The expansion / contraction means includes a first expansion / contraction means fixed by superimposing an expansion / contraction surface on one end of the steel large beam or steel beam, and an expansion / contraction surface overlapping the other end of the steel large beam or steel beam. A second expansion / contraction means fixed,
The detection means is fixed by overlapping an expansion / contraction surface on a center portion of the upper flange of the steel large beam or the steel small beam, and detects an expansion / contraction amount of the upper flange of the steel large beam or the steel small beam,
2. The vibration damping device according to claim 1, wherein the control unit expands and contracts the first expansion / contraction unit and the second expansion / contraction unit based on an extension amount or a contraction amount detected by the detection unit.

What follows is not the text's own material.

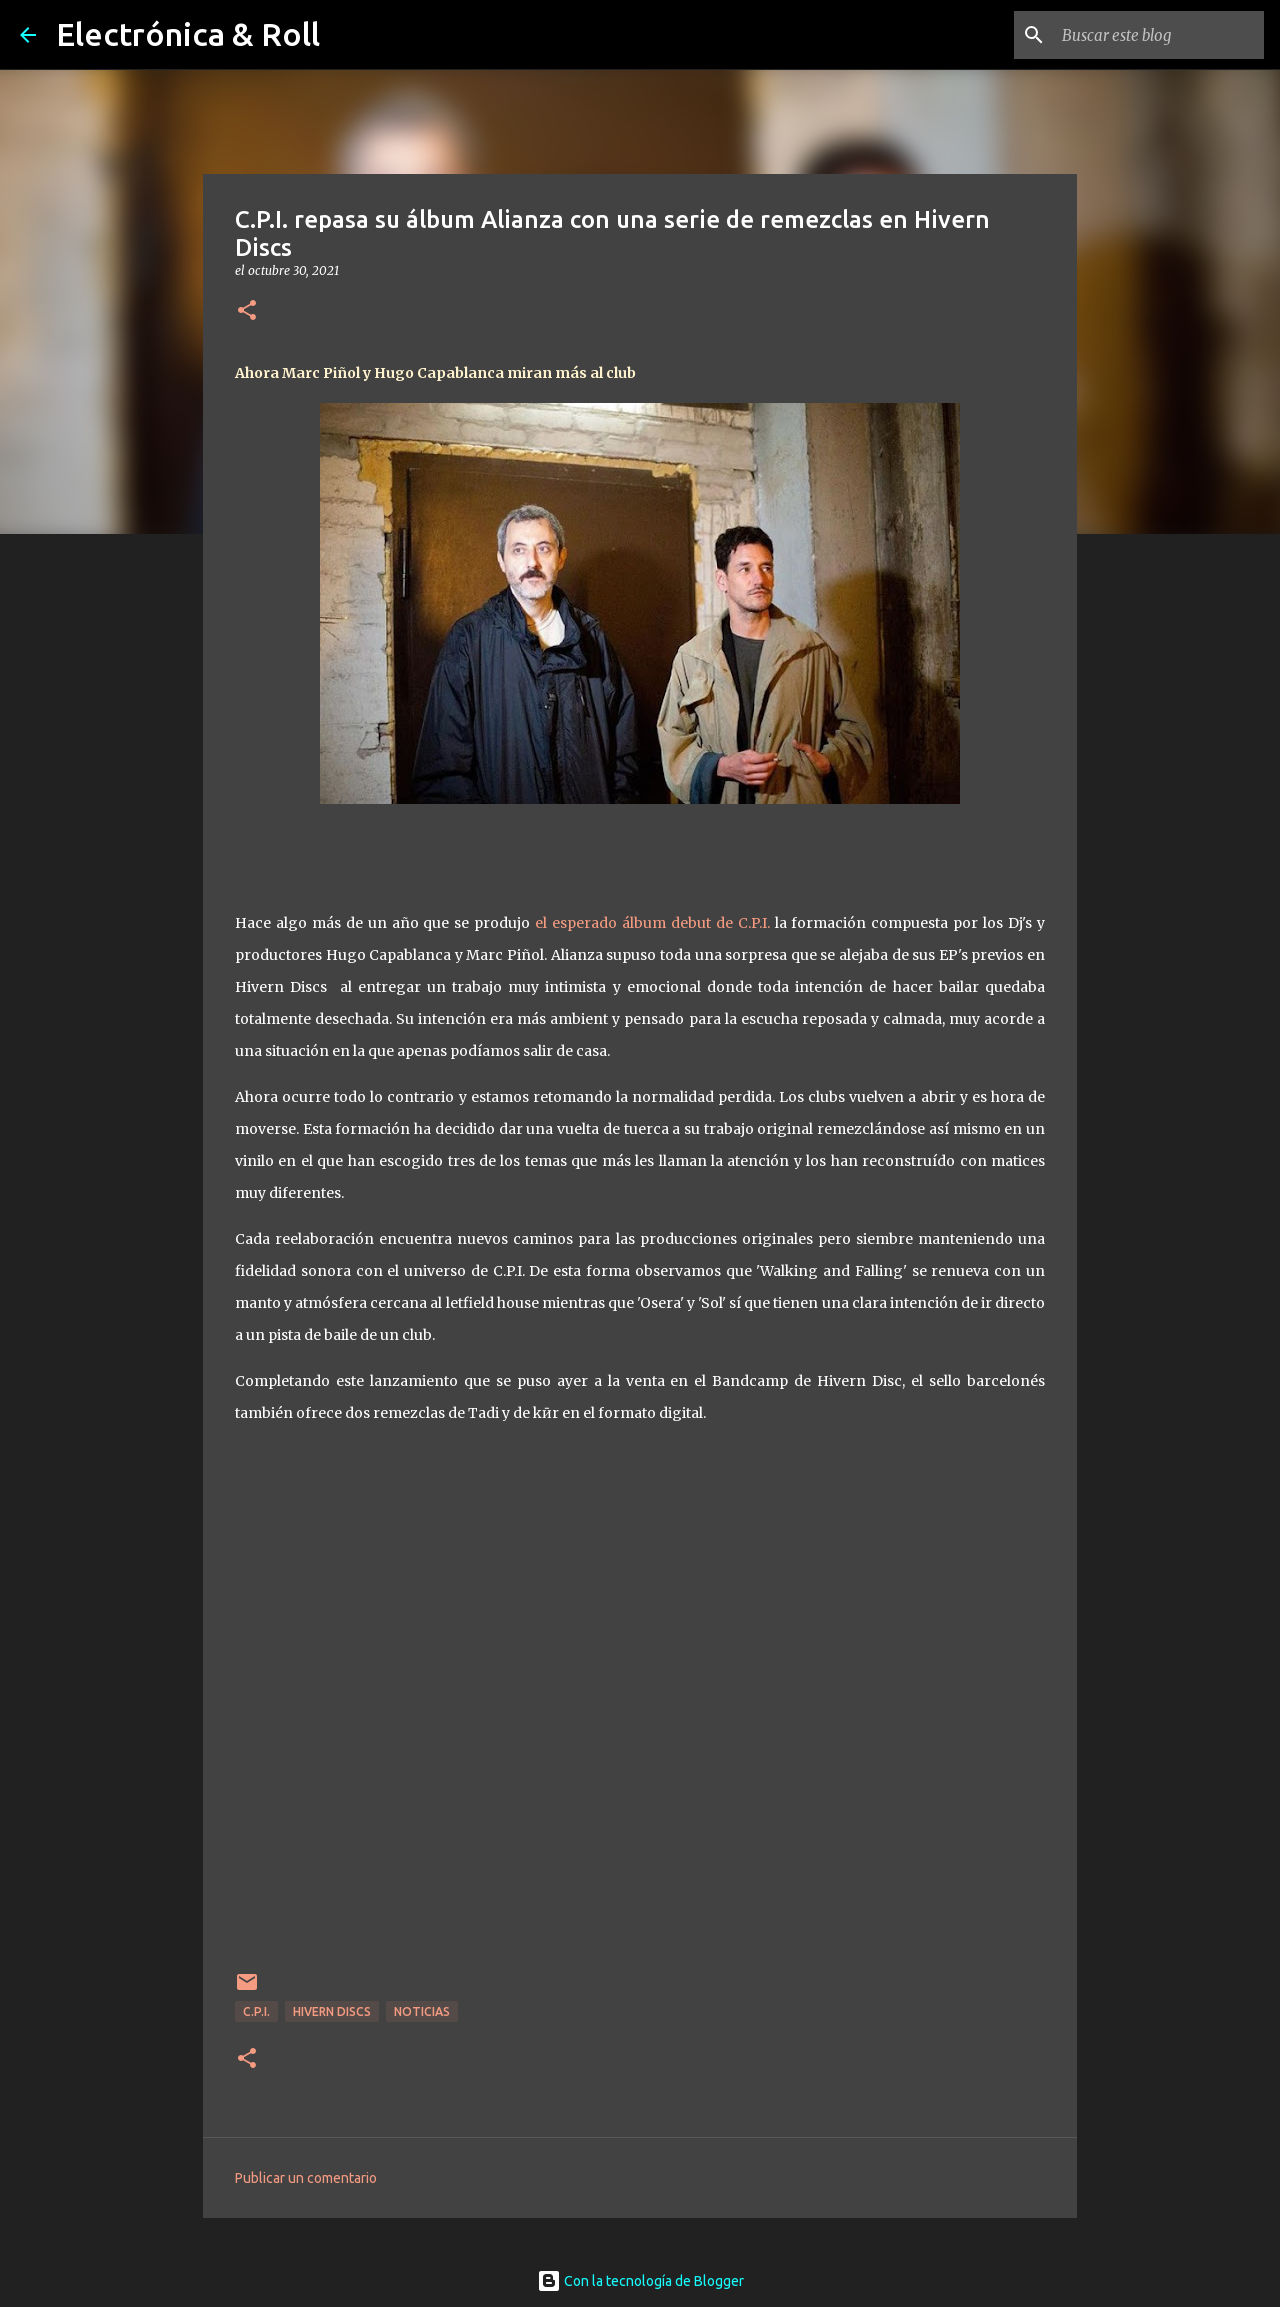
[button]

The beam is a steel beam or a steel beam.
The expansion / contraction means includes a first expansion / contraction means fixed by overlapping an expansion / contraction surface on the lower surface of the lower flange at one end of the steel large beam or steel beam, and the other end of the steel large beam / steel beam. A second expansion / contraction means fixed by overlapping an expansion / contraction surface on the upper surface of the lower flange,
The detection means includes a first detection means fixed by overlapping an expansion / contraction surface on an upper surface of the lower flange at one end where the first expansion / contraction means is provided, and the other detection unit provided with the second expansion / contraction means. And a second detection means fixed by overlapping an expansion / contraction surface on the lower surface of the lower flange at the end,
The control means expands and contracts the second expansion / contraction means based on the amount of extension or contraction detected by the first detection means, and controls the first expansion / contraction means based on the amount of extension or contraction detected by the second detection means. The vibration damping device according to claim 1, wherein the vibration damping device is expanded and contracted. The beam is a steel beam.
The expansion and contraction means expands and contracts the lower flange of the steel beam.
2. The vibration damping device according to claim 1, wherein the detection unit is a joint portion with the steel beam and is fixed by overlapping an expansion / contraction surface on a surface of the column, and detects an expansion / contraction amount of the column. The beam is a steel beam.
The expansion / contraction means includes a first expansion / contraction means fixed by overlapping an expansion / contraction surface on one end of the lower flange of the steel beam, and a first expansion / contraction means fixed by overlapping an expansion / contraction surface on the other end of the lower flange. 2 expansion and contraction means,
The detection means includes first detection means fixed by overlapping an expansion / contraction surface on the column joined to one end of the steel beam, and expansion / contraction to the column joined to the other end of the steel beam. Second detection means fixed by overlapping the surfaces,
2. The vibration damping device according to claim 1, wherein the control unit expands and contracts the first expansion / contraction unit and the second expansion / contraction unit based on an extension amount or a contraction amount detected by the first detection unit and the second detection unit. .   The expansion / contraction means includes a flat substrate, and a film-type piezoelectric element that is fixed to both side surfaces of the substrate and expands / contracts the substrate according to an applied voltage, and the detection means includes a flat substrate, The vibration damping device according to claim 1, further comprising: a film-type piezoelectric element that is fixed to both side surfaces of the substrate and outputs a voltage corresponding to an expansion / contraction amount of the substrate.